§ WORK ITEM
The answer must be an exact copy of every entry.

Extracted page text data

☆ ☆ ☆ ☆ ☆

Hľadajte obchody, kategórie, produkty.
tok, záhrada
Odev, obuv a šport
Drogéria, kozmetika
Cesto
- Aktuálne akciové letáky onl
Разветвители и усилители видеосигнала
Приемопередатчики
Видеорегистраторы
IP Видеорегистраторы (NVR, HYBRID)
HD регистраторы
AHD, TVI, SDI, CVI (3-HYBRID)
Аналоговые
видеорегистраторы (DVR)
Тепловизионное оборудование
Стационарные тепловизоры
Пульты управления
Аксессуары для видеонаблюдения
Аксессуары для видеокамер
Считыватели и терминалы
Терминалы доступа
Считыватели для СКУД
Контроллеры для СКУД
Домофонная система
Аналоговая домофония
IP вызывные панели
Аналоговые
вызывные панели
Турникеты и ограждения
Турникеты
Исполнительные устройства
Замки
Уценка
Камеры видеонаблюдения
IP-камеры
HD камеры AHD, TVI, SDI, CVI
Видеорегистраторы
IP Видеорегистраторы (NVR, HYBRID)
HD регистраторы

☆ ☆ ☆ ☆ ☆

§ PROBLEM SOLUTION
Hľadajte obchody, kategórie, produkty.
tok, záhrada
Odev, obuv a šport
Drogéria, kozmetika
Cesto
- Aktuálne akciové letáky onl
Разветвители и усилители видеосигнала
Приемопередатчики
Видеорегистраторы
IP Видеорегистраторы (NVR, HYBRID)
HD регистраторы
AHD, TVI, SDI, CVI (3-HYBRID)
Аналоговые
видеорегистраторы (DVR)
Тепловизионное оборудование
Стационарные тепловизоры
Пульты управления
Аксессуары для видеонаблюдения
Аксессуары для видеокамер
Считыватели и терминалы
Терминалы доступа
Считыватели для СКУД
Контроллеры для СКУД
Домофонная система
Аналоговая домофония
IP вызывные панели
Аналоговые
вызывные панели
Турникеты и ограждения
Турникеты
Исполнительные устройства
Замки
Уценка
Камеры видеонаблюдения
IP-камеры
HD камеры AHD, TVI, SDI, CVI
Видеорегистраторы
IP Видеорегистраторы (NVR, HYBRID)
HD регистраторы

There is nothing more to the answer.